America's Least Offensive Ex Girlfriend has been making the publicity rounds, promoting the movie with the confusing posters that you keep seeing in bus shelters that, as far as you can tell, is about boobs, friendship, the beach, and Adam Sandler acting befuddled by the fact that he's getting older, and she's got some things to proclaim. Really, really boring things.

Jennifer Aniston has made a multi decade multi million dollar career out of not rocking the boat, out of being the Girl Next Door, the really pretty one with the body that looks great in clothes but who never, ever says anything with which most Americans don't agree. This latest press junket has gotten out of hand in its vanillaness, though, and it seems like Jennifer is now sourcing her interview responses from Family Feud. You like the sun? Sixty points for you!

Because she's promoting Just Go With It (which actually kind of sounds like a 1980's teen sex comedy attempting to capitalize on the success of Porky's or Revenge of the Nerds) and because she's still inexplicably one of the biggest stars in Hollywood, when Jennifer Aniston says anything, even something super boring, some news outlet will make a headline out of it. For example, did you know that Jennifer Aniston loves infomercials, just like you, Omaha Housewife and Sheepish San Francisco Hipster? She also feels good after working out, like most other humans who also feel good after working out. Go see her movie, most other humans! Jennifer Aniston also doesn't believe that sex on the first date is appropriate, which means she agrees with most Americans (although the question is irrelevant to many of my friends, because what's a date?). Even though she doesn't have kids of her own (uh oh! Threatening!), she believes in being strict with other people's kids and her friends believe that she'd be a strict mom, not one of those crappy moms with kids with their sticky hands running up and patting glass display cases. Relax, America. She's just like you. She also secretly makes perfume, which is a little outside of the mainstream until you pause and consider that everyone probably knows at least one pretty, secretly crafty girl who makes her own perfumes and gives it away as presents, except in the case of most Americans, that pretty friend doesn't later have her perfume carried in department stores or promote Smartwater on billboards.

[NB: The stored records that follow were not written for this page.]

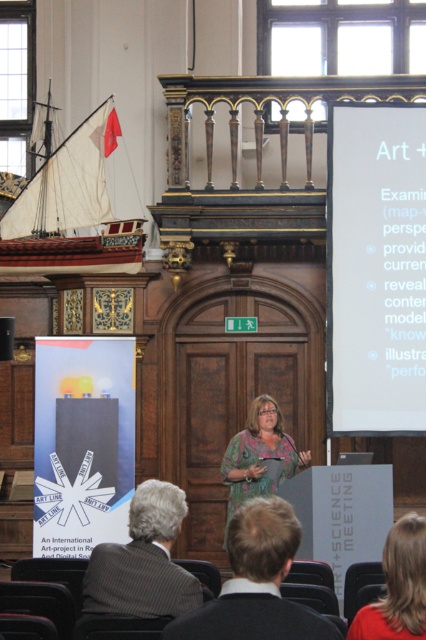 You are an attendee at the ARTSCIENCE MEETING. You notice two items in the room that are important for the presentation. The white paper at upper right contains the speaker notes, and the wooden model ship at left is part of the presentation decor. Which item is taller?

The wooden model ship at left is taller than the white paper at upper right.

You are an attendee at the ART SCIENCE MEETING. You see a white paper at upper right and a wooden model ship at left. Which object is located more to the right side of the scene?

The white paper at upper right is positioned on the right side of the wooden model ship at left, so it is more to the right side of the scene. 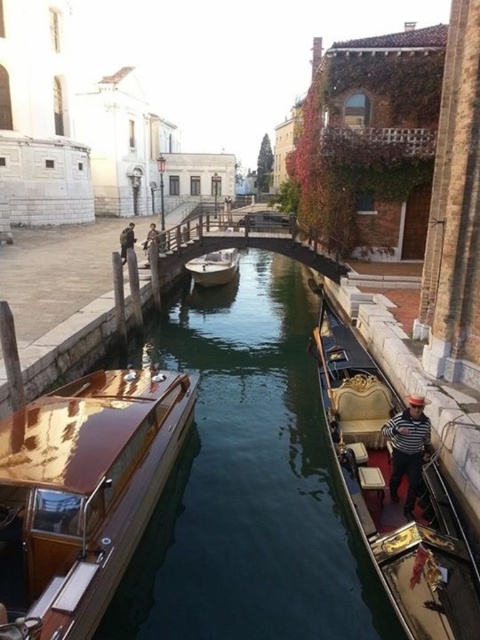 Question: Based on their relative distances, which object is nearer to the glossy wood boat at center?

Choices:
 (A) wooden polished boat at center
 (B) gold polished wood gondola at center

Answer: (B)

Question: Which point appears closest to the camera in this image?

Choices:
 (A) (214, 269)
 (B) (405, 576)

Answer: (B)

Question: Is gold polished wood gondola at center positioned before wooden polished boat at center?

Choices:
 (A) yes
 (B) no

Answer: (A)

Question: Which point is closer to the camera taking this photo?

Choices:
 (A) (70, 570)
 (B) (429, 483)

Answer: (A)

Question: Is glossy wood boat at center to the left of wooden polished boat at center from the viewer's perspective?

Choices:
 (A) no
 (B) yes

Answer: (B)

Question: Is glossy wood boat at center further to camera compared to gold polished wood gondola at center?

Choices:
 (A) yes
 (B) no

Answer: (B) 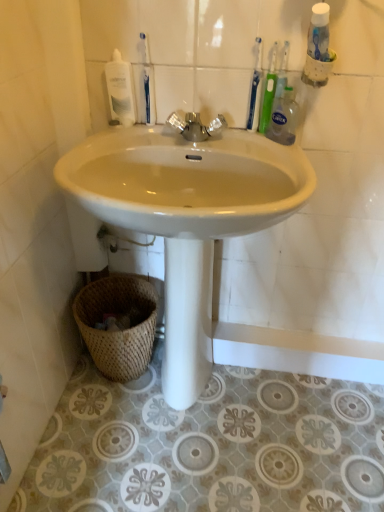 The height and width of the screenshot is (512, 384). Find the location of `free space on the front side of white glossy mouthwash at upper left`. free space on the front side of white glossy mouthwash at upper left is located at coordinates (117, 134). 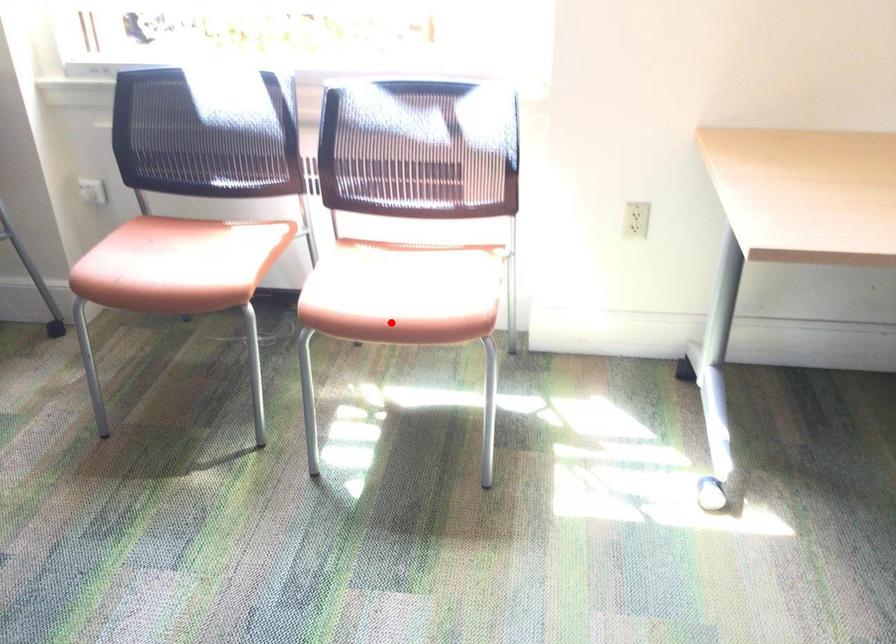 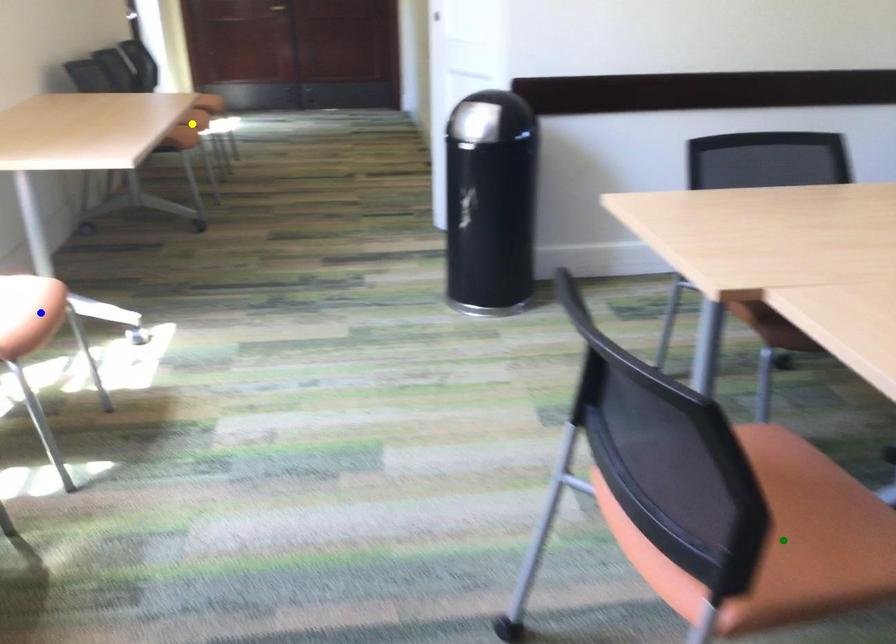 Question: I am providing you with two images of the same scene from different viewpoints. A red point is marked on the first image. You are given multiple points on the second image. Which spot in image 2 lines up with the point in image 1?

Choices:
 (A) blue point
 (B) yellow point
 (C) green point

Answer: (A) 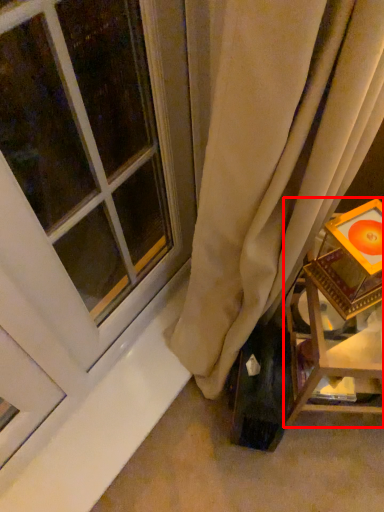 Question: From the image's perspective, what is the correct spatial positioning of furniture (annotated by the red box) in reference to window?

Choices:
 (A) below
 (B) above

Answer: (A) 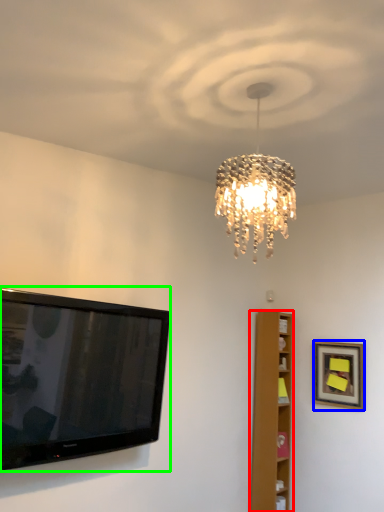 Question: Which object is the closest to the furniture (highlighted by a red box)? Choose among these: picture frame (highlighted by a blue box) or television (highlighted by a green box).

Choices:
 (A) picture frame
 (B) television

Answer: (A) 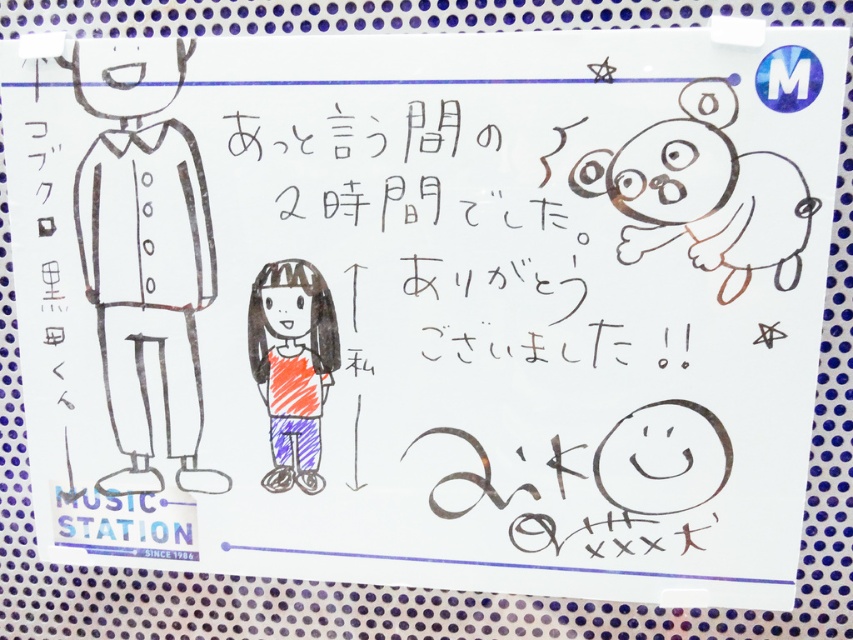 Which is in front, point (196, 380) or point (257, 321)?

Point (257, 321)

Does black line art figure at left appear under orange crayon girl at center?

Actually, black line art figure at left is above orange crayon girl at center.

Between point (215, 474) and point (335, 332), which one is positioned in front?

Point (335, 332)

Locate an element on the screen. This screenshot has height=640, width=853. black line art figure at left is located at coordinates (148, 284). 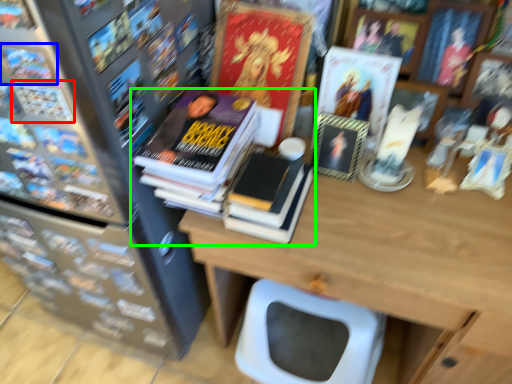 Question: Which object is the farthest from book (highlighted by a red box)? Choose among these: book (highlighted by a blue box) or book (highlighted by a green box).

Choices:
 (A) book
 (B) book

Answer: (B) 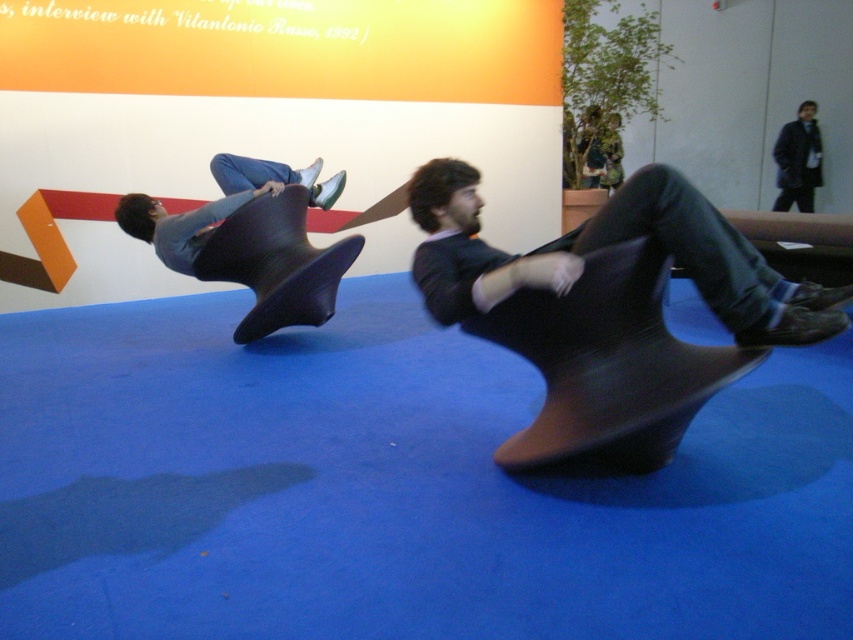 You are a maintenance worker needing to move a 1.5 meter long equipment between the two matte black chairs. Can the equipment fit between the matte black chair at center and the matte black chair at left?

The distance between the matte black chair at center and the matte black chair at left is 1.65 meters. Since the equipment is 1.5 meters long, it can fit between them as the space is wider than the equipment. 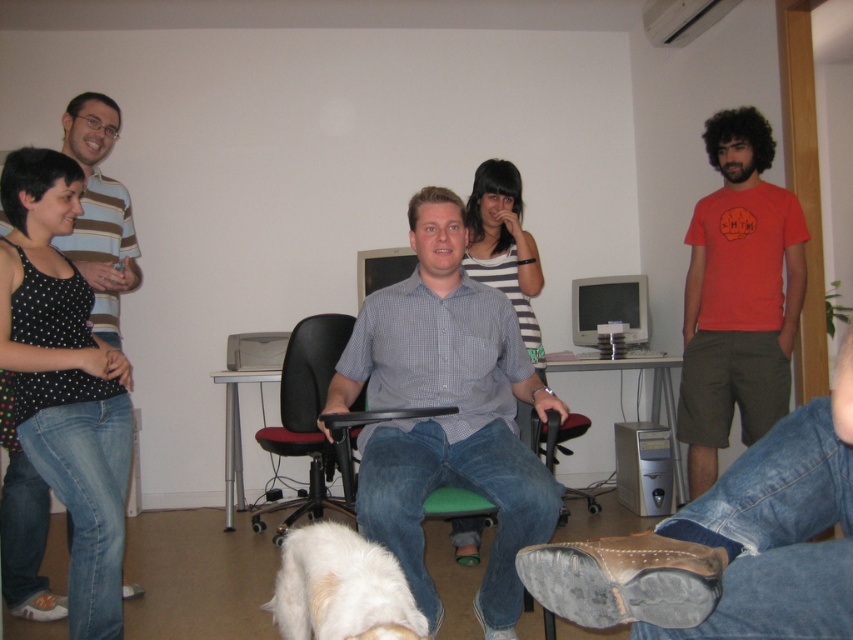 Is checkered shirt at center thinner than orange cotton t-shirt at right?

No.

Is point (502, 381) in front of point (698, 468)?

Yes, point (502, 381) is closer to viewer.

Which is in front, point (511, 630) or point (737, 116)?

Point (511, 630)

The width and height of the screenshot is (853, 640). In order to click on checkered shirt at center in this screenshot , I will do `click(445, 417)`.

Can you confirm if checkered shirt at center is wider than striped fabric dress at center?

Yes.

Can you confirm if checkered shirt at center is positioned below striped fabric dress at center?

Indeed, checkered shirt at center is positioned under striped fabric dress at center.

Locate an element on the screen. The image size is (853, 640). checkered shirt at center is located at coordinates (445, 417).

I want to click on checkered shirt at center, so click(445, 417).

Does orange cotton t-shirt at right have a larger size compared to striped fabric dress at center?

Yes.

Is point (793, 264) closer to camera compared to point (521, 280)?

Yes, point (793, 264) is closer to viewer.

Is point (679, 422) closer to camera compared to point (492, 240)?

Yes.

This screenshot has height=640, width=853. What are the coordinates of `orange cotton t-shirt at right` in the screenshot? It's located at (738, 296).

In her defense, if I were Jennifer Aniston, I'd probably be afraid of saying anything that could be construed as mildly offensive or controversial, as the tabloids have made a sport of extrapolating lonely baby craziness from her most innocuous statements ("I think some babies are cute," for example, would become a headline that read "Jennifer: I need a baby!"), but there has to be a better way. I'm sure that talking to an endless parade of scoop-hungry celebrity media types gets exhausting, but that doesn't mean you need to be boring, Jennifer. We know you can be a lot of fun, what with your rumored potheadedness and frequent trips to Mexico with other celebrities who aren't as afraid as you to say interesting things. You don't have to consult a Gallup poll before opening your mouth; sometimes you're going to want to be a little goofy and off putting. Just go with it.